EFFECT: Explainable framework for meta-learning in automatic classification algorithm selection

• Published in: Information sciences Vol. 622; pp. 211 - 234
• Main Authors: Shao, Xinyue, Wang, Hongzhi, Zhu, Xiao, Xiong, Feng, Mu, Tianyu, Zhang, Yan
• Format: Journal Article
• Language: English
• Published: Elsevier Inc 01.04.2023
• Subjects: Causal reasoning; Counterfactual interpretation; Explainability; Meta-learning; Causal reasoning; Counterfactual interpretation; Explainability; Meta-learning
• ISSN: 0020-0255; 1872-6291
• DOI: 10.1016/j.ins.2022.11.144

•Explainable framework for meta-learning.•Efficiency and high causality.•Intervention and counterfactual.

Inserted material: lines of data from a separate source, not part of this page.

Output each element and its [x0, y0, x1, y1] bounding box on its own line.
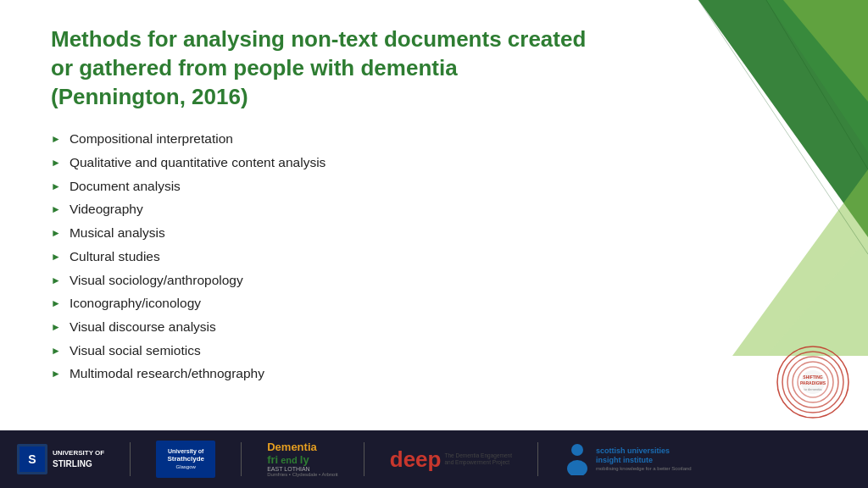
bullet-text: Cultural studies [70, 247, 160, 266]
bullet-arrow-icon: ► [51, 344, 61, 358]
bullet-text: Videography [70, 200, 143, 219]
bullet-text: Musical analysis [70, 224, 165, 242]
stirling-text: UNIVERSITY OF STIRLING [53, 449, 104, 469]
bullet-arrow-icon: ► [51, 202, 61, 217]
bullet-text: Document analysis [70, 177, 181, 196]
svg-line-5 [698, 0, 868, 254]
suis-person-icon [564, 443, 591, 475]
bullet-text: Visual discourse analysis [70, 318, 216, 336]
bullet-text: Multimodal research/ethnography [70, 364, 264, 383]
bullet-arrow-icon: ► [51, 367, 61, 381]
svg-text:SHIFTING: SHIFTING [803, 374, 822, 380]
bullet-text: Qualitative and quantitative content ana… [70, 153, 326, 172]
list-item: ►Cultural studies [51, 247, 597, 266]
stirling-icon: S [17, 444, 47, 474]
divider-2 [241, 442, 242, 476]
divider-1 [130, 442, 131, 476]
divider-4 [537, 442, 538, 476]
svg-point-18 [571, 444, 583, 456]
divider-3 [364, 442, 364, 476]
bullet-arrow-icon: ► [51, 226, 61, 241]
bullet-arrow-icon: ► [51, 180, 61, 194]
footer: S UNIVERSITY OF STIRLING University of S… [0, 430, 868, 488]
list-item: ►Compositional interpretation [51, 130, 597, 148]
svg-marker-0 [698, 0, 868, 237]
svg-text:PARADIGMS: PARADIGMS [800, 380, 826, 385]
list-item: ►Visual discourse analysis [51, 318, 597, 336]
slide-title: Methods for analysing non-text documents… [51, 25, 597, 111]
list-item: ►Visual sociology/anthropology [51, 271, 597, 290]
main-content: Methods for analysing non-text documents… [51, 17, 597, 420]
bullet-arrow-icon: ► [51, 250, 61, 264]
logo-strathclyde: University of Strathclyde Glasgow [156, 441, 215, 478]
bullet-arrow-icon: ► [51, 297, 61, 311]
logo-stirling: S UNIVERSITY OF STIRLING [17, 444, 104, 474]
svg-marker-4 [766, 237, 868, 356]
list-item: ►Musical analysis [51, 224, 597, 242]
svg-marker-1 [766, 0, 868, 152]
slide: Methods for analysing non-text documents… [0, 0, 868, 488]
logo-dementia-friendly: Dementia fri end ly EAST LOTHIAN Dumfrie… [267, 441, 338, 478]
svg-marker-3 [732, 169, 868, 356]
svg-marker-2 [783, 0, 868, 102]
list-item: ►Multimodal research/ethnography [51, 364, 597, 383]
bullet-list: ►Compositional interpretation►Qualitativ… [51, 130, 597, 383]
list-item: ►Iconography/iconology [51, 294, 597, 313]
bullet-text: Iconography/iconology [70, 294, 201, 313]
bullet-arrow-icon: ► [51, 132, 61, 147]
shifting-paradigms-logo: SHIFTING PARADIGMS to dementia [775, 344, 851, 420]
svg-text:to dementia: to dementia [804, 387, 823, 391]
logo-suis: scottish universities insight institute … [564, 443, 692, 475]
bullet-arrow-icon: ► [51, 320, 61, 335]
list-item: ►Videography [51, 200, 597, 219]
logo-deep: deep The Dementia Engagement and Empower… [390, 448, 512, 470]
svg-text:S: S [28, 452, 36, 466]
bullet-text: Visual social semiotics [70, 341, 201, 360]
svg-point-19 [567, 460, 587, 475]
list-item: ►Visual social semiotics [51, 341, 597, 360]
bullet-arrow-icon: ► [51, 274, 61, 288]
list-item: ►Document analysis [51, 177, 597, 196]
bullet-text: Compositional interpretation [70, 130, 233, 148]
suis-text-block: scottish universities insight institute … [596, 446, 692, 473]
bullet-text: Visual sociology/anthropology [70, 271, 243, 290]
bullet-arrow-icon: ► [51, 156, 61, 170]
decorative-background [597, 0, 868, 356]
list-item: ►Qualitative and quantitative content an… [51, 153, 597, 172]
svg-line-6 [766, 0, 868, 169]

With the growing convergence of artificial intelligence and daily life scenarios, the application scenarios for intelligent decision methods are becoming increasingly complex. The development of various machine learning algorithms has benefited all disciplines of study, but choosing which algorithm is most suitable for a certain problem among a large number of algorithms is a challenge that every field must overcome. Another challenge at the practical application level is that machine learning algorithms currently trained with large amounts of data are primarily black-box and uninterpretable. This indicates that these methods pose potential risks and are difficult to rely on, thus hindering their application in sensitive fields such as finance and healthcare. The first challenge can be overcome by using meta-learning to combine data and prior knowledge to efficiently and automatically select the machine learning models. The second challenge remains to be addressed due to the lack of interpretability of traditional meta-learning techniques and deficiencies in transparency and fairness. Achieving the interpretability of meta-learning in autonomous algorithm selection for classification is crucial to balance the need for high accuracy and transparency of machine learning models in practical application scenarios. This paper proposes EFFECT, an interpretable meta-learning framework that can explain the recommendation results of meta-learning algorithm selection and provide a more complete and accurate explanation of the recommendation algorithm’s performance on specific datasets combined with business scenarios. Extensive experiments have demonstrated the validity and correctness of this framework.